Pablo Hermoso lidou em primeiro lugar o toiro de Brito Paes, bonito e que para muitos era, dos seis, o que mais expectativa criara nos dias anteriores pelas fotos que foram divulgadas, mas que acabou por se revelar reservado, com pouca casta e sem grande transmissão, e sem dar grandes opções ao toureiro. Mas para Pablo não há toiros bons nem toiros maus e tudo parece tão fácil! Lide perfeita, em crescendo, como se tivesse pela frente um toiro fantástico.
O quinto da ordem era o toiro de Ribeiro Telles, da linha espanhola, com o qual Pablo Hermoso voltou a estar enorme, dando a cara, arriscando, marcando com mais um triunfo esta sua última actuação na Monumental de Almeirim. O público tributou-lhe calorosa ovação e aclamou-o na volta à arena. Como era a despedida, podia e merecia ter dado duas voltas. Mas ficou algo abafado pela grande pega de Vasco Coelho dos Reis, para quem foram as maiores ovações, incluindo as do próprio Pablo, que o deixou na arena e o aplaudiu enquanto regressava à trincheira.
Ontem o menos brilhante foi António Ribeiro Telles, a acusar mesmo algum desgaste da sua quadra, com cavalos a negarem-se e a dificultarem a vida ao Mestre. António deu um bonito ar da sua graça no primeiro toiro da tarde, um bom exemplar da ganadaria Varela Crujo, mas depois no quarto, um Passanha "dos antigos", sem facilitar, a impor seriedade, andou muitos pontos abaixo do seu melhor, recusando mesmo dar a volta à arena.
Há tardes assim, há momentos de menor brilhantismo na carreira de todos os toureiros. Todos acreditamos piamente que António vai dar a volta e que muito em breve o teremos de novo no topo da escadaria, como sempre nos habituou. Por morrer uma andorinha nunca acabou a Primavera e ontem também não morreu andorinha nenhuma, digamos apenas que voou mais baixinho e sem a graça do costume... Força, António!

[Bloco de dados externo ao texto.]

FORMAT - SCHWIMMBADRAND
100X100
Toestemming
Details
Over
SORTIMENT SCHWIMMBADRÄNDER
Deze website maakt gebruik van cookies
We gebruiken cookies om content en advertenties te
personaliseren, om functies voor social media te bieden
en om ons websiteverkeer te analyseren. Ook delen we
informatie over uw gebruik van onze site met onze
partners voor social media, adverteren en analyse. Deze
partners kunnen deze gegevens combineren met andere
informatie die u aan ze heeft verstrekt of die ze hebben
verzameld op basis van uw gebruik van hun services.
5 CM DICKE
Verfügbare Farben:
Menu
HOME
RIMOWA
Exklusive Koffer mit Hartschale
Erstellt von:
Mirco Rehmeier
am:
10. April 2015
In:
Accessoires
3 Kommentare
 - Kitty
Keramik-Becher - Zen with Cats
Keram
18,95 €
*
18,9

Muito bem todos os seis bandarilheiros que ontem coadjuvaram as lides dos seus cavaleiros: João Ribeiro "Curro" e António Telles Bastos, da equipa de António; José Franco "Grenho" e Benito Moura com Pablo Hermoso; Ricardo Alves e João Martins às ordens de Rouxinol Júnior. Todos eles bem a lidar, sem excesso de capotazos; e muito bem, também, a colocar os toiros para os forcados.
Pegaram os grupos de forcados Amadores da Chamusca, Amadores do Aposento da Chamusca e Amadores do Cartaxo, havendo a registar seis rijas intervenções - de que a seguir vamos mostrar todas as fotos em pormenor -, tendo cabido o maior destaque ao valoroso Vasco Coelho dos Reis, do Aposento da Chamusca, na quinta pega da tarde, a melhor, mais dura e mais emotiva da corrida.

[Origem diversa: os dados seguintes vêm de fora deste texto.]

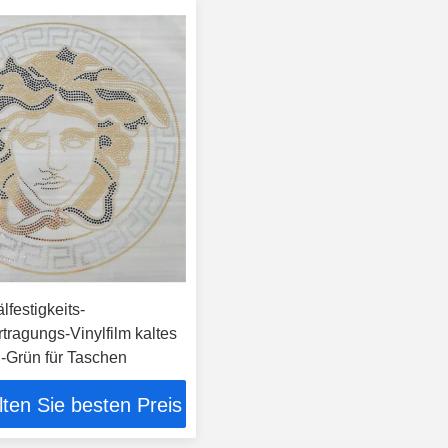
festigkeits-
ragungs-Vinylfilm kaltes
-Grün für Taschen
lten Sie besten Preis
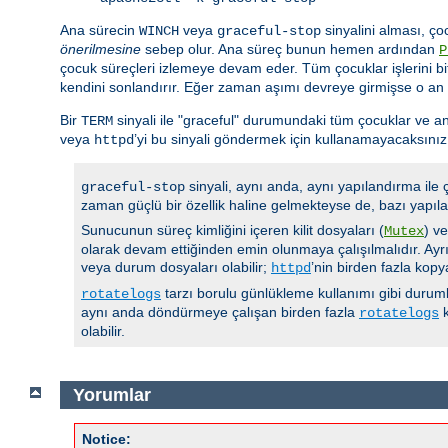
Ana sürecin
veya
sinyalini alması, ço
WINCH
graceful-stop
önerilmesine
sebep olur. Ana süreç bunun hemen ardından
P
çocuk süreçleri izlemeye devam eder. Tüm çocuklar işlerini bi
kendini sonlandırır. Eğer zaman aşımı devreye girmişse o an
Bir
sinyali ile "graceful" durumundaki tüm çocuklar ve an
TERM
veya
’yi bu sinyali göndermek için kullanamayacaksınız
httpd
sinyali, aynı anda, aynı yapılandırma ile
graceful-stop
zaman güçlü bir özellik haline gelmekteyse de, bazı yapıla
Sunucunun süreç kimliğini içeren kilit dosyaları (
) v
Mutex
olarak devam ettiğinden emin olunmaya çalışılmalıdır. Ayrı
veya durum dosyaları olabilir;
’nin birden fazla kop
httpd
tarzı borulu günlükleme kullanımı gibi durumla
rotatelogs
aynı anda döndürmeye çalışan birden fazla
k
rotatelogs
olabilir.
Yorumlar
Notice:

Houve brindes a registar: o de Pablo Hermoso, no seu primeiro toiro, a D. Francisco de Mascarenhas; os dos forcados a José Lobo de Carvalho, Provedor da Santa Casa; o de Rouxinol Júnior também ao Provedor e ao presidente da Câmara, Pedro Ribeiro; e dois dos forcados a Paula Borrego, da empresa patrocinadora desta e de muitas outras corridas de toiros.
Bem dirigida por Marco Cardoso, assessorado pelo médico veterinário José Luis da Cruz, a corrida de ontem em Almeirim é das que ficam a marcar esta temporada.
Rui Bento sai duplamente triunfador desta jornada: pelo êxito enorme da organização, pela lotação esgotada, pelo ambiente que uma vez mais conseguiu atrair às bancadas de Almeirim; e pela tarde de grande sucesso com que o seu cavaleiro Luis Rouxinol Júnior marcou esta passagem pela carismática praça ribatejana.